● **Problem to solve**: From the entries that follow, copy each line containing the word "close".

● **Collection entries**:
- Opening Delimiter -
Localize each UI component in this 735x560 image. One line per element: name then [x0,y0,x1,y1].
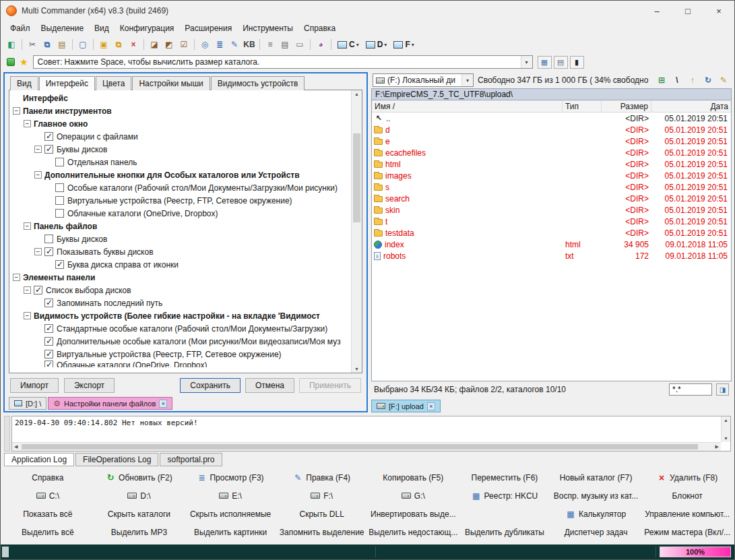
command-line-button[interactable]: ▮ [570,56,584,69]
checkbox[interactable] [44,145,53,154]
function-button[interactable]: Справка [2,468,94,487]
appearance-button[interactable]: ◕ [313,37,328,52]
menu-item[interactable]: Файл [5,22,36,35]
refresh-button[interactable]: ↻ [701,73,715,87]
filter-menu-button[interactable] [716,383,729,396]
function-button[interactable]: Показать всё [2,505,94,523]
tree-item[interactable]: Виртуальные устройства (Реестр, FTP, Сет… [12,194,350,207]
function-button[interactable]: Выделить MP3 [94,523,185,541]
checkbox[interactable] [55,158,64,166]
script-button[interactable]: ▤ [278,37,292,52]
log-tab[interactable]: Application Log [4,453,74,466]
delete-folder-button[interactable]: × [126,37,141,52]
column-header-date[interactable]: Дата [651,100,731,112]
tree-item[interactable]: Элементы панели [12,271,350,284]
copy-button[interactable]: ⧉ [40,37,55,52]
scroll-left-icon[interactable]: ◀ [14,443,18,451]
settings-tab[interactable]: Настройки мыши [132,76,210,90]
menu-item[interactable]: Инструменты [237,22,298,35]
settings-tab[interactable]: Интерфейс [39,76,95,90]
collapse-icon[interactable] [24,222,31,230]
path-bar[interactable]: F:\EmpireCMS_7.5_TC_UTF8\upload\ [371,88,732,100]
function-button[interactable]: Блокнот [641,487,733,505]
function-button[interactable]: Управление компьют... [641,505,733,523]
menu-item[interactable]: Выделение [36,22,90,35]
function-button[interactable]: E:\ [185,487,276,505]
function-button[interactable]: Выделить дубликаты [459,523,550,541]
edit-file-button[interactable]: ✎ [227,37,242,52]
log-vertical-scrollbar[interactable]: ▲ ▼ [721,416,730,442]
minimize-button[interactable]: – [641,1,672,21]
notes-button[interactable]: ▭ [292,37,307,52]
checkbox[interactable] [55,183,64,192]
collapse-icon[interactable] [24,312,31,319]
function-button[interactable]: Обновить (F2) [94,468,185,487]
function-button[interactable]: Калькулятор [550,505,642,523]
checkbox[interactable] [55,260,64,269]
cut-button[interactable]: ✂ [25,37,40,52]
menu-item[interactable]: Справка [298,22,341,35]
log-horizontal-scrollbar[interactable]: ◀ ▶ [12,442,721,451]
tab-settings-panel[interactable]: Настройки панели файлов [48,397,172,410]
menu-item[interactable]: Расширения [179,22,237,35]
scrollbar-thumb[interactable] [22,444,698,449]
close-tab-icon[interactable] [427,402,435,410]
tree-item[interactable]: Запоминать последний путь [12,297,350,309]
checksum-button[interactable]: ≡ [263,37,278,52]
close-button[interactable]: × [703,1,734,21]
view-file-button[interactable]: ≣ [212,37,227,52]
export-button[interactable]: Экспорт [64,378,115,393]
function-button[interactable]: Переместить (F6) [459,468,550,487]
tree-item[interactable]: Облачные каталоги (OneDrive, Dropbox) [12,361,350,367]
log-tab[interactable]: softportal.pro [160,453,222,466]
function-button[interactable]: G:\ [368,487,459,505]
tree-item[interactable]: Облачные каталоги (OneDrive, Dropbox) [12,207,350,220]
tab-drive-d[interactable]: [D:] \ [9,397,46,410]
tip-combobox[interactable]: Совет: Нажмите Space, чтобы вычислить ра… [33,55,533,69]
function-button[interactable]: Скрыть исполняемые [185,505,276,523]
function-button[interactable]: Инвертировать выде... [368,505,459,523]
file-row[interactable]: images <DIR> 05.01.2019 20:51 [372,170,731,181]
menu-item[interactable]: Конфигурация [115,22,180,35]
checkbox[interactable] [44,337,53,346]
function-button[interactable]: D:\ [94,487,185,505]
function-button[interactable]: Скрыть каталоги [94,505,185,523]
scroll-right-icon[interactable]: ▶ [715,443,719,451]
dropdown-arrow-icon[interactable] [521,56,532,68]
log-splitter-grip[interactable] [4,416,10,452]
collapse-icon[interactable] [24,120,31,127]
function-button[interactable]: Диспетчер задач [550,523,642,541]
tree-item[interactable]: Буква диска справа от иконки [12,258,350,271]
collapse-icon[interactable] [13,107,20,115]
tree-item[interactable]: Виртуальные устройства (Реестр, FTP, Сет… [12,348,350,361]
collapse-icon[interactable] [13,274,20,281]
checkbox[interactable] [34,286,42,294]
function-button[interactable]: Скрыть DLL [276,505,368,523]
drive-c-button[interactable]: C [334,37,362,52]
checkbox[interactable] [44,350,53,359]
scrollbar-thumb[interactable] [353,133,360,222]
file-row[interactable]: e <DIR> 05.01.2019 20:51 [372,135,731,147]
file-row[interactable]: d <DIR> 05.01.2019 20:51 [372,124,731,135]
file-row[interactable]: skin <DIR> 05.01.2019 20:51 [372,204,731,216]
tree-item[interactable]: Интерфейс [12,92,350,104]
function-button[interactable]: Запомнить выделение [276,523,368,541]
search-button[interactable]: ◎ [197,37,212,52]
file-row[interactable]: html <DIR> 05.01.2019 20:51 [372,158,731,170]
tree-item[interactable]: Особые каталоги (Рабочий стол/Мои Докуме… [12,181,350,194]
function-button[interactable]: Правка (F4) [276,468,368,487]
collapse-icon[interactable] [34,248,42,255]
save-button[interactable]: Сохранить [180,378,241,393]
dropdown-arrow-icon[interactable] [461,74,473,86]
pack-button[interactable]: ◪ [147,37,162,52]
checkbox[interactable] [44,361,53,367]
tree-item[interactable]: Главное окно [12,117,350,130]
unpack-button[interactable]: ◩ [162,37,177,52]
tree-scrollbar[interactable]: ▲ ▼ [351,90,362,373]
scroll-down-icon[interactable]: ▼ [722,436,730,441]
function-button[interactable]: Реестр: HKCU [459,487,550,505]
paste-button[interactable]: ▤ [55,37,69,52]
tree-item[interactable]: Показывать буквы дисков [12,245,350,258]
function-button[interactable]: Удалить (F8) [641,468,733,487]
checkbox[interactable] [44,235,53,243]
- Closing Delimiter -
● **Expected answer**:
close-tab-icon[interactable] [427,402,435,410]
close-button[interactable]: × [703,1,734,21]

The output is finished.